Open chaselgrove opened 5 years ago
Why is this refactoring not working?
I didn't try anything with your example, so I don't know how exactly that fails but...
Does it have something to do with attrs?
... if it does have something to do with attrs, it's something more particular to how we use it, because this seems to work as expected:
import attr
@attr.s
class A(object):
_a = attr.ib(default=attr.Factory(list))
@property
def a(self):
return self._a
@a.setter
def a(self, value):
self._a = value
x = A([0, 1])
print(x.a)
x.a = [0, 2]
print(x.a)
[0, 1]
[0, 2]
Thanks, @kyleam. The test suite fails on a number of tests, but not in ways that were obvious as to the root cause.
@yarikoptic, can you shed light on this? Or suggest how I can create getters and setters for DebianDistribution.packages?
Even without looking into failures: well, we do quite in a few places rely on exploring all those attr's attr
ibutes for the classes. E.g. git grep __attrs_attrs__
to see at least some of those spots. Here you are renaming packages
into _packages
, so saving into the spec would save it as _packages
. And loading existing specs with packages
would fail too.
This example doesn't show though the purpose of making packages
into a property. Do you need to react on get or set for it, and how? Depending on your goal, see into using attr
's functionality such as
Validators or Converters
ah, doh -- re "purpose" the title said it ;-) So, you would like to convert them to be a dict instead of a list... we discussed it a bit during the last call. Do I remember correctly that the main goal is to make lookups (for diff and otherwise) more efficient so we don't need to iterate?

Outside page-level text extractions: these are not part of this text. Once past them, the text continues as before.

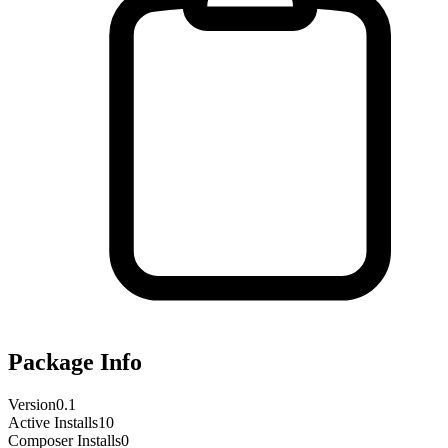
Package Info
Version
0.1
Active Installs
10
Composer Installs
0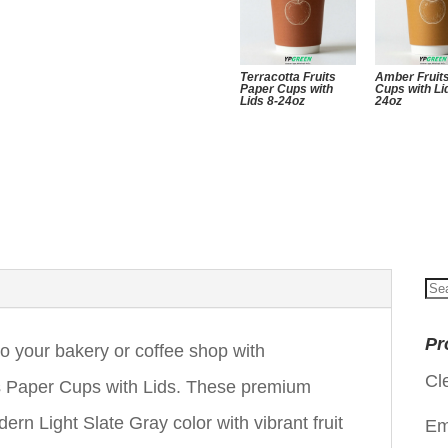
Terracotta Fruits
Amber Fruit
Paper Cups with
Cups with Li
Lids 8-24oz
24oz
Se
for
Pr
to your bakery or coffee shop with
Cl
s Paper Cups with Lids. These premium
rn Light Slate Gray color with vibrant fruit
Em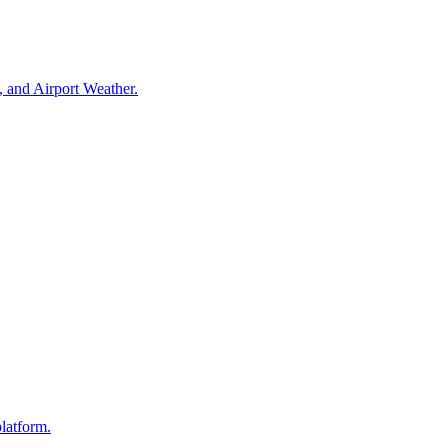
, and Airport Weather.
platform.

I guess the best would be to define a custom class to be used here instead of list
(atm via TypedList
) which would provide necessary abstraction and which we would "manually" handle upon saving/loading into a spec file (to store it there as a list). I would have probably subclassed dict
so we could react while loading/saving to store it as a list of values. But I am not sure what other parts might rely on those to be just a list
so iteration through it should then be done through values
not keys
... Since some other classes would still be regular lists, I would have probably created some adapter for now like dictlist_values_iterator
which would do the right job depending on what it is to iterate over. Eventually we could get rid of it whenever all classes would converge if we see it as a way to go forward.

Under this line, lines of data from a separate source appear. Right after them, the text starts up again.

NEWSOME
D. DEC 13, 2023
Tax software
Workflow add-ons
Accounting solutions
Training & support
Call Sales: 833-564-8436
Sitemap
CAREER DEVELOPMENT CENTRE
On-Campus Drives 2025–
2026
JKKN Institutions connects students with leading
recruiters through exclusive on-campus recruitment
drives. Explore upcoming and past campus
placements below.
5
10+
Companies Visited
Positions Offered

@kyleam it looks like attrs uses the declaration of packages
(via TypedList, which isn't a class but a function that returns an attr.ib()) to require it to be present at instantiation, so my attempt hid packages
from attrs and it choked on DebianDistribution.init(). And also where we do introspection via __attrs_attrs__
.
@yarikoptic my main purpose here was to express an idea by refactoring DebianDistribution -- I wanted to change its internals without affecting its behavior, but attrs limits our options here. We also run into problems because at some point(s?) we redefine packages
completely. This is the reason we had to resort to working with __attrs_attrs__
in at least one case.
I'm rethinking my strategy and I suspect it might be better if the first step is not working on DebianDistribution's internals but rather on its interface, and to try to be stricter about how we can interact with it. This should also keep us from doing things that require crazy workarounds in other areas.
Why is this refactoring not working? Does it have something to do with attrs?